# Concentration Inequalities

In the next lectures, we will study randomized algorithms. When evaluating the performance of randomized algorithms, it is not enough to analyze the average-case performance of the algorithm. In other words, it is not enough to know that our algorithm runs with expected time $T$. What we want to say is:

That is, we not only need to analyze the *expected running time* of our algorithm, but also need to show the *concentration* of the running time around the expected value (that is, the *typical* running time will be the expected running time).

To do the above, we will make use of **concentration inequalities**.
More precisely, today we will study the **Markov inequality**, the **Chebyshev inequality** and the **Chernoff-Hoeffding inequality**.

## Markov Inequality

**Theorem (Markov’s inequality):** Let $X$ be a discrete, non-negative random variable.
Then, for any $t > 0$, we have
$$ \Pr[X \geq t] \leq \frac{\mathbb{E}[X]}{t}.$$

**Proof:** Note that
$$ \mathbb{E}[X] = \sum_{j \geq 0} j \cdot \Pr[X = j] \geq \sum_{j \geq t} j \cdot \Pr[X = j] \geq \sum_{j \geq t} t \cdot \Pr[X = j] = t \cdot \Pr[X \geq t]. $$

Markov’s inequality is a very simple inequality, but it is very useful. It is most useful when we have very little information about the distribution of $X$ (more precisely, we only need non-negativity and we need to know the expected value). However, as we will see soon, if we have more information about our random variables, we can get better concentration inequalities.

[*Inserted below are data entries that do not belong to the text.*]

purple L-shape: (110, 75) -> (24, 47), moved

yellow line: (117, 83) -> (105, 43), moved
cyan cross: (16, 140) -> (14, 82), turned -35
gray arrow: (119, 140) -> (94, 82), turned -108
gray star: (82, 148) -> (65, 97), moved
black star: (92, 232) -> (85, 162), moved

Applications of Markov’s inequality:

**quicksort:**the expected running time of quicksort is $2n \log n$. Markov’s inequality implies that the probability that quicksort takes longer than $2 c \cdot n \log n$ is at most $1/c$.**coin flipping:**the expected number of heads in $n$ (unbiased) coin flips is $n/2$. Markov’s inequality tells us that $\Pr[ \text{# heads } \geq 3n/4] \leq 2/3$.

We will see that we can get better concentration inequalities for the coin flipping example, if we know that the coin flips are independent (so we will have more information about our random variable).

## Moments of Probability Distributions

To get better concentration inequalities, we will need to know more (than the expected value) about our random variables. For instance, how do we disiniguish between the following two probability distributions?

- $X$ is the random variable defined by
$\Pr[X = i] =
\begin{cases}
1/n, \text{ if } 1 \leq i \leq n \\

0, \text{ otherwise.} \end{cases}$ - $Y$ is the random variable that takes value $1$ with probability $1/2$ and value $n$ with probability $1/2$.

They have the same expectation, but they are very different random variables.

To get more information on our random variables, we will define the **moments** of a random variable.
Moments tell us how much the random variable deviates from its mean.

- The
**$k^{th}$ moment**of a random variable $X$ is defined as $\mathbb{E}[X^k]$. - The
**$k^{th}$ central moment**of a random variable $X$ is defined as $\mu_X^{(k)} := \mathbb{E}[(X - \mathbb{E}[ X ])^k]$.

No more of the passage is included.